We all burst out laughing. See, I’m a believer and when I listen to people, I believe what they say because I reason that no normal person should lie to me since I have no business in their lives. Afterall, they have nothing to gain if they lie to me. Usually, my belief in people even borders on naiveté. However, there are some stories I hear that sounds so unbelievable that it’s impossible to believe every detail. I mean, I know people receive amazing gifts but telling me that you just met a guy and spent the night in his house and he gives you a hundred thousand naira and you guys did not “do anything”, that tori get as e be ooo.

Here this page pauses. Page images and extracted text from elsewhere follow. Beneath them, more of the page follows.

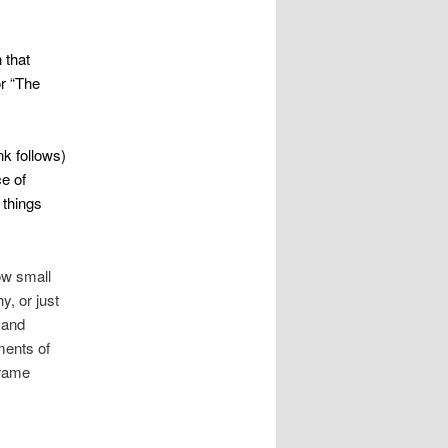
 that
r “The
ink follows)
ce of
 things
ow small
y, or just
 and
ments of
frame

So I call these stories “Testimonies that Torment” ie stories that are too good to be true that they begin to torment the hearer. Usually, these stories may not be outright lies rather they are stories laced with so much exaggeration and half-truths that the believing listener is overwhelmed by the plethora of “good news”. From the conversation above, I don’t know if Cally “did something” or “did not do anything” but I believe that some information she gave were either embellished or withheld. Some other examples of “testimonies” I’ve heard are:

“I don’t read at all. I don’t know how come I always get ‘A’ {I know you’re a  genius but…really, you don’t read at all?}

“Praise God. Yesterday I was selling moi-moi. Today, I’m a millionaire” {Can you really explain how you became a millionaire between Yesterday and today?}

“Nooo…I just rubbed chief’s stomach only and he gave me a car” {you dun’t mean it!…insert surprise face smiley}

See, like I said earlier, I believe in testimonies, divine favour and miracles. Heck, I don’t believe I would be where I am today without some sort of miracle or the other. But even miracles have a foundation. There is something in place already and a miracle multiplies it. Moses had to use a rod to part the red sea and even Jesus used five loaves and two fish which he multiplied to feed 5000. So my issue with these “testimonies” is that they seem to come out of the blue with no foundation whatsoever. In fact they sound like extraordinary lies.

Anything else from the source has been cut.